Addison Zeller's short fiction has been all over the place, including 3:AM, Propagule, ergot., hex, Revolution John, and a billion other places. Here's his linktree that will lead to these various stories, which you must read.
I'm a big fan of his deadpan, strange style, which reminds me of Bruno Schulz, Kafka, and some other favorites, including Felisberto Hernández (mentioned in his Twitter bio). He crafts strange characters and sets them in intricately-described worlds you soon feel immersed in. These worlds are often uncomfortable and always fascinating.
Due to my own interest in religion, I asked him many questions about his religious influences in this interview, and I found his responses quite touching and surprising.
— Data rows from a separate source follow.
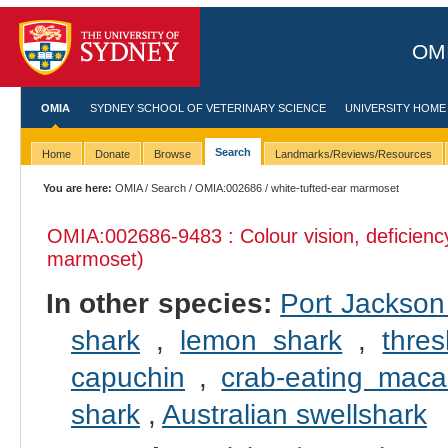
OMI
OMIA
SYDNEY SCHOOL OF VETERINARY SCIENCE
UNIVERSITY HOME
Search
Home
Donate
Browse
Landmarks/Reviews/Resources
You are here:
OMIA
/
Search
/
OMIA:002686
/ white-tufted-ear marmoset
OMIA:002686
-9483 : Colour vision, deficienc
marmoset)
In other species:
Port Jackson
shark
,
lemon shark
,
thre
capuchin
,
crab-eating mac
shark
,
Australian swellshark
I'd like to start with some general background questions. I'll pretend I'm Krista Tippet for a second and ask you what your spiritual life was like growing up. While you're at it, can you paint me a quick picture of the landscape of your youth?
Well, Tippet, I’ll try not to make this boring: my dad was a Catholic priest. (I’ll return to that in a minute.) Like many children of clergy, I don’t think I had a spiritual life growing up. Religious life was just life, I grew up pewside, my parents often sat through monotonous theology lectures while my sister and I played in echoey church halls—frequently alone, or sometimes with similarly overdressed and very serious kids. It was only when I was no longer surrounded by that atmosphere that I felt any impulse to develop a spiritual life, but a lot had burrowed down deep, too.
Anyway, Dad was an Episcopal priest when I was born. We moved to New Mexico when I was little. It is a dreamer’s landscape and it’s probably not possible to grow up there without dreaming about it constantly and building up a collection of associations; you would see mysterious forms everywhere, the mesas would turn into ships or cathedrals loaded with enjambed sandstone apostles. It was wonderful. I miss it very much and think of it as home.
When I was around 10 or 11, Dad converted to Catholicism and became a Catholic priest through the protocols described by Patricia Lockwood in Priestdaddy. We moved to Illinois, a very flat landscape with many straight lines that has its own dreamy effect, but possibly without inspiring as much love.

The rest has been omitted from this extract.